Sometimes it works really well. Depending on how much I care about the person.

Matthew and I have gotten to be better and better friends with every passing month. I'll know him till the day I die. In a nursing home.

Day after day I don't spend much time thinking about how Joe never talks to me, or about what things I wish I could tell him. But when I see how socially apt my other friends are, then I become frustrated with his ignorance.

Saturday night Ashley brought her new boyfriend to kick it with the whole group. Greg was there - he and Joe were the same experience for Ashley and me - and he was kind. Friendly. Social.

In the bathroom I told Ashley that Greg was commenting to me about how happy she looked with her Mike. Ashley asked me about my friend Joe.

He just doesn't talk to me.

In class yesterday Winter was speaking with me familiarly about my concert the night before. For whatever reason this stood out to Joseph, so he asked me about my night after class was over.

He left, though, without saying goodbye.

So I emailed him, because I figured it would be better for us to put this friendship down together. On the off chance he's oblivious and just needs to be told. In the event this is an accident and he would like the opportunity to mend.

I don't have a time frame for when I expect to hear back from him. We'll be in class tomorrow. But it's a weight off my shoulders.

The email was short, though. To the point. Something like, "call me, and tell me you give a damn."

I'm so glad all my friends aren't like this, though.

I'm so glad most of my friends fight for me. Show me effort. Show me love. Let me know they're thinking of me when I am not present. It makes it easier to not dwell on Joe so much.

But he comes up once in a while. And I'm sick of him coming up once in a while. I want it taken care of. Now.

I'm late today. Just in general.

Rain and soreness in my body.

Bill sent me some books today, and the news that his wife has succesfully defended her dissertation and is now PhDed.

I was hoping he'd send me a few grand from my Grandmother, but that's okay.

My father called last night and we talked for a good hour or so. Strangely enough: the cogsci aspect of my education is along the lines of things he's capable of conversating on since he has an MA in psychology.
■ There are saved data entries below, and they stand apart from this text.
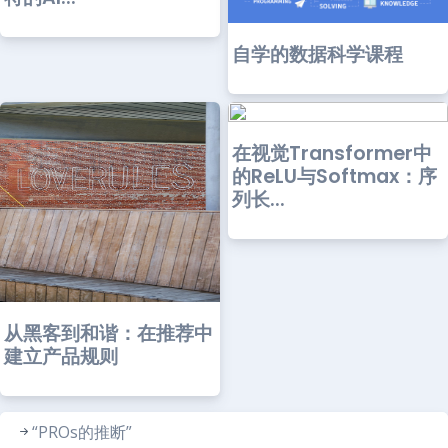
自学的数据科学课程
在视觉Transformer中
的ReLU与Softmax：序
列长...
从黑客到和谐：在推荐中
建立产品规则
“PROs的推断”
He told me he'll never forget when he saw Lake Michigan as a five year old - his swimming trunks were yellow with a sword-fish on them - and the lake was all he could see. The blueness has always impressed him.

Pre-lingual epiphany is so fascinating.

Dad also asked if I want to see The Passion, and I said I'd do it in private if I did.

He seemed surprised, because like most Christians I know he's looking forward to the potential impact a film like this could have on so many people. That it could be just the thing some people need for understanding what it meant to be the Messiah. He said God likes using unlikely means for His purposes, because people wouldn't believe anything else.

"I'm a joiner," he told me. "I like being a part of the group. But my ecstatic experiences with God were all outside of any church. Because he knew I'd find it authentic that way." Just the opposite of what you'd think; so you can't blame yourself.

But as for me, I received the truth of what happened 2000 years ago without ever having to see a thing on a movie screen, and I do not need to watch something now. I cetainly don't need to share it with others.

I know Christ died for sin. And not just for committed sins. People always translate "sin" as being "something you do that you should not do." But Jesus died for all the sinful things I experience (like fear and abuse and self-loathing). He lived a life as a despised wandered. An outcast to his own. The last thing he said before dying was, "daddy, why did you abandon me?" He suffered the feeling of rejection, when God turned his back on him so that he *could* die.

What I know is that there is nothing in this world - no evil intention or feeling or reprocusion or turn of events - that is stronger than the work Christ did when he died at the hands of evil, and then was brought to life.

If he stayed dead then the whole story is lame.

Nothing in this world is stronger than the power of his resurrection. Nothing inside of me is stronger. But I am given His strength.

And no matter what happens, somehow I'll make it. It's not going to kill me.

It killed him.

Fortunately he was the son of God, though, and could do something about it.